New data from the marketing analysis firm SEMRush is in the Bitcoin latest news, showing that Italians like to pay with Bitcoin (BTC). According to the stats, Italians prefer Bitcoin over some of the most popular payment methods and ranks BTC at the third place of the most preferred online payment in the country.
On October 31, the Italian news outlet La Stampa issued a piece where it reported that the Boston-based marketing analysis company (SEMRush) analyzed the Italian marketplace, seeing that the list of the most used methods of online payment systems features Bitcoin on the strong third place, just behind PayPal and the Italian reloadable prepaid card service PostePay.
Italians prefer Bitcoin over Visa and Mastercard too, which are popular and traditional methods. The list also features American Express on places below Visa and Mastercard. According to La Stampa, Bitcoin is used more than 215,800 times per month for online purchases in the country, while American Express is used only 189,000 times per month. Visa, Mastercard and other credit cards lag with only 33,950 uses and transactions per month.
The California-based online payment service PayPal is still dominant and the most preferred option for online payments in the country with around 1.3 million payment transactions per month.
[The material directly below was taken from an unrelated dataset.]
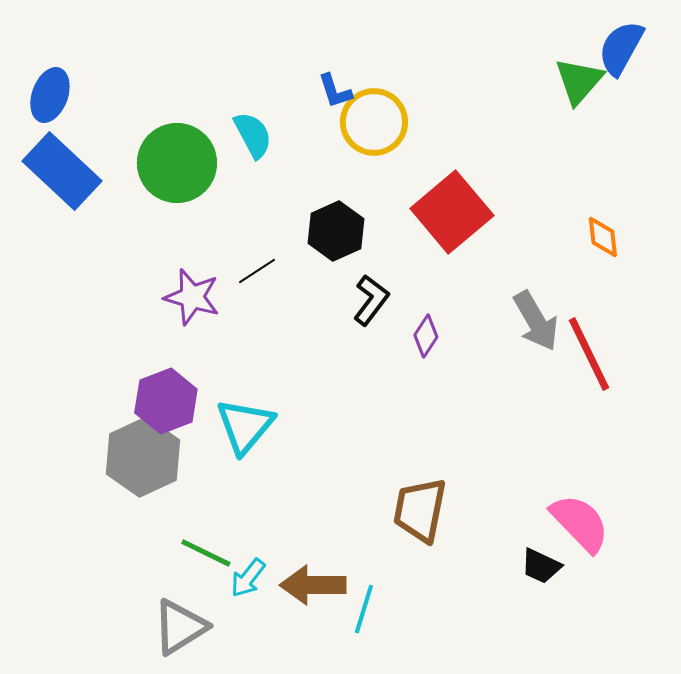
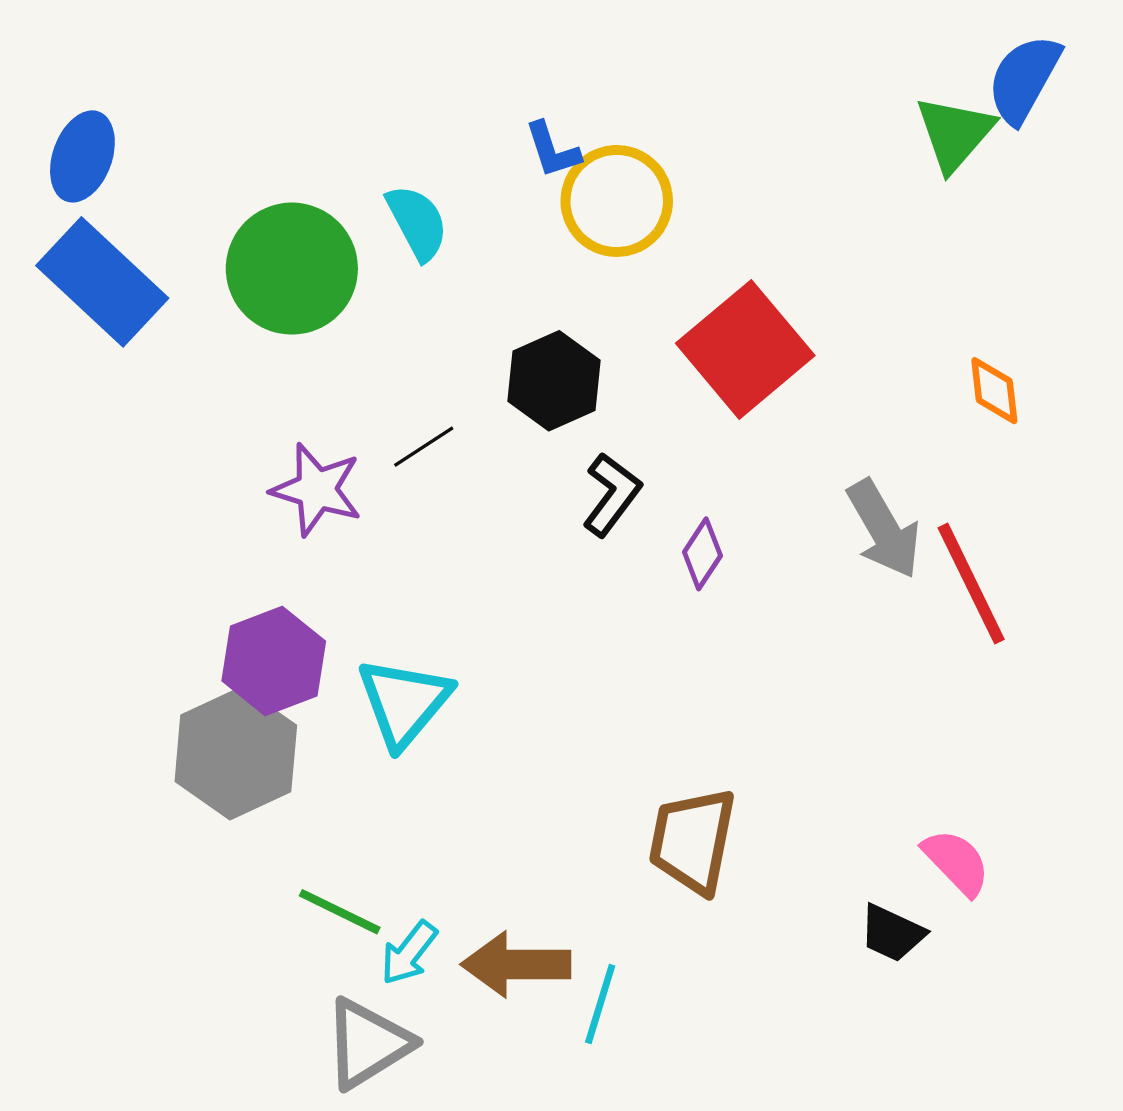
pink semicircle: (580, 523) -> (956, 862), size x0.7
gray triangle: (180, 627) -> (368, 1044), moved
The Italian processor PostePay follows closely and has almost 1.2 million monthly transactions.
Italians prefer Bitcoin over some of the most popular payment methods in the country, which is a great sign. La Stampa wrote that in 2018, the total business-to-customer spending on eCommerce was over 40 billion euros and 62% of the Italians were making at least one online purchase in that year.
As you probably know if you are following the crypto regulation news on our website, Italy had no specific regulations for cryptocurrencies so far. The official decisions shows that as Italians prefer Bitcoin, any transaction which involves the crypto assets against fiat would not be tax deductible. So, no value-added tax (VAT) is charged on these transactions. However, the regulatory scrutiny around cryptocurrencies is getting stronger every day which is why these rules may change – or be written in a new way.
At the end of the day, regulating cryptocurrencies as securities would affect who can buy, hold, deal and keep custody of them.